The figure below shows a typical example of a electrometer circuit with an opamp and can be extracted from this Analog Devices application note.

Layout of a electrometer.

This is equal to the following circuit.

schematic

simulate this circuit – Schematic created using CircuitLab

The values given in the schematics plus the noise budget calculations I did, result in a output range (worst-case, \$T_A = 25°C\$) from \$320\, µ V\$ (noise floor) up to \$ 3.3 \, V\$ when a dual power supply (\$V_+=3.3 \, V\$ and \$V_-=-3.3 \, V\$) is used. According to simulation a \$3 dB\$ bandwidth of \$ 530.52 \, Hz\$ works well for a pulsing of the input signal with \$ 200 \, Hz\$. The idea is suppressing noise below this frequency as you mix your signal up from \$0 \, Hz\$ to a higher \$f_{IF}\$. The bandwidth of the system is mainly determined (or from a ideal POV only determined) by the feedback capacitor and can be calculated with

$$f_{3dB} = \frac{1}{R_f C_f 2 \pi}$$

So the capacitance needed is in the femtofarad range (\$30 \,fF\$). Now my question is if you have a feedback path (cf. picture), where you want to avoid coupling impedances (to somewhere outside of this low-current path) of any kind (you use all kind of fancy guarding techniques e.g. via fencing) would you say it is legitimate to use an embedded, self-made pcb cap?

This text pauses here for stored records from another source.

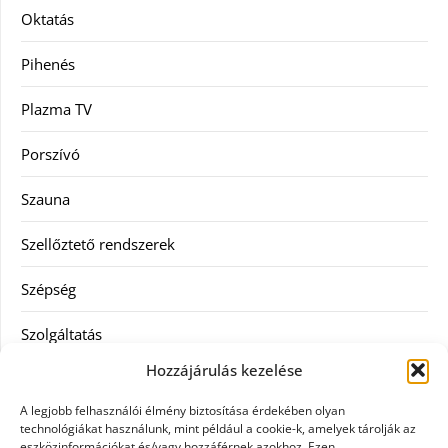
Oktatás
Pihenés
Plazma TV
Porszívó
Szauna
Szellőztető rendszerek
Szépség
Szolgáltatás
Hozzájárulás kezelése
Tanácsadás
A legjobb felhasználói élmény biztosítása érdekében olyan
Televízió
technológiákat használunk, mint például a cookie-k, amelyek tárolják az
eszközinformációkat és/vagy hozzáférnek azokhoz. Ezen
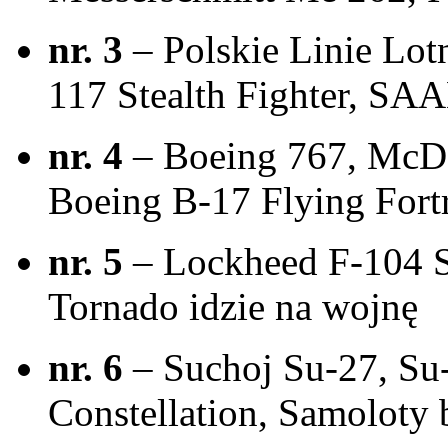
nr. 3
– Polskie Linie Lot
117 Stealth Fighter, SA
nr. 4
– Boeing 767, McDo
Boeing B-17 Flying Fort
nr. 5
– Lockheed F-104 S
Tornado idzie na wojnę
nr. 6
– Suchoj Su-27, Su
Constellation, Samoloty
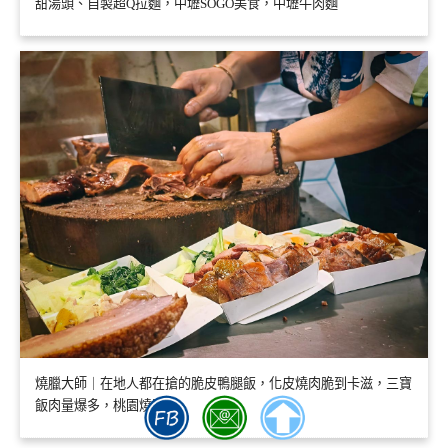
甜湯頭、自製超Q拉麵，中壢SOGO美食，中壢牛肉麵
燒臘大師｜在地人都在搶的脆皮鴨腿飯，化皮燒肉脆到卡滋，三寶
飯肉量爆多，桃園燒臘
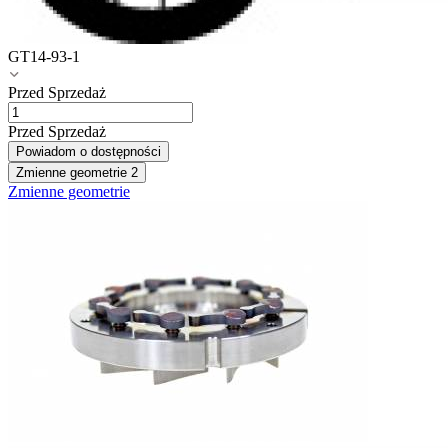
GT14-93-1
Przed Sprzedaż
Przed Sprzedaż
Powiadom o dostępności
Zmienne geometrie
2
Zmienne geometrie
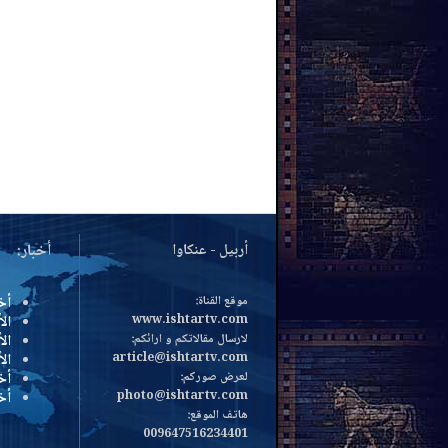
أربيل - عنكاوا
أخبار:
موقع القناة:
أخ
www.ishtartv.com
الأ
لارسال مقالاتكم و ارائكم:
الأ
article@ishtartv.com
ال
لعرض صوركم:
أخ
photo@ishtartv.com
أخ
هاتف الموقع:
009647516234401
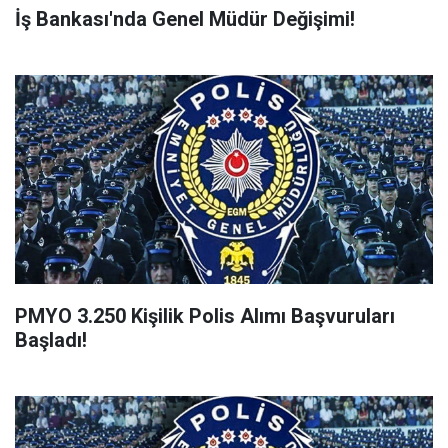
İş Bankası'nda Genel Müdür Değişimi!
PMYO 3.250 Kişilik Polis Alımı Başvuruları
Başladı!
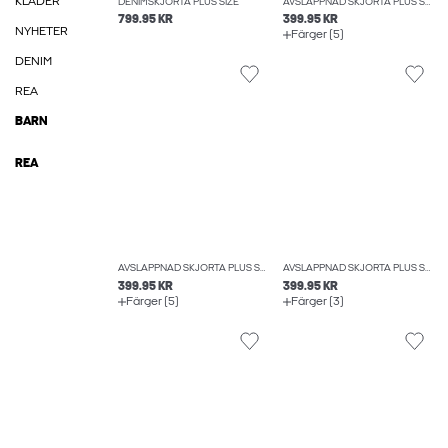
KLÄDER
DENIMSKJORTA PLUS SIZE
AVSLAPPNAD SKJORTA PLUS SIZE
799.95 KR
399.95 KR
NYHETER
Färger (5)
DENIM
REA
BARN
REA
AVSLAPPNAD SKJORTA PLUS SIZE
AVSLAPPNAD SKJORTA PLUS SIZE
399.95 KR
399.95 KR
Färger (5)
Färger (3)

You know like basically two plates on TOP and BOTTOM.

I mean the calculations say, that for \$30 \, fF\$ you need two plates with an area of approx \$1.153 \, mm^2\$ when you use FR4 (\$\epsilon_r = 4.7\$) and a PCB with \$1.6 \, mm\$ thickness.

So you have

$$ C = \frac{\epsilon A}{d} $$

which can be rewritten as

$$ A = \frac{C d}{\epsilon} $$

If I got it correctly you can just draw two squares on the PCB on both sides, each of them has the following dimensions $$\sqrt{A} \cdot \sqrt{A}.$$

Conclusion: Can I use an embedded capacitance when working in the femtoampere (YES \$10^{-15}\$ A) range or am I missing out on something here? It is quite hard to get such small capacitances, which is the reason why a embedded capacitor shall be used.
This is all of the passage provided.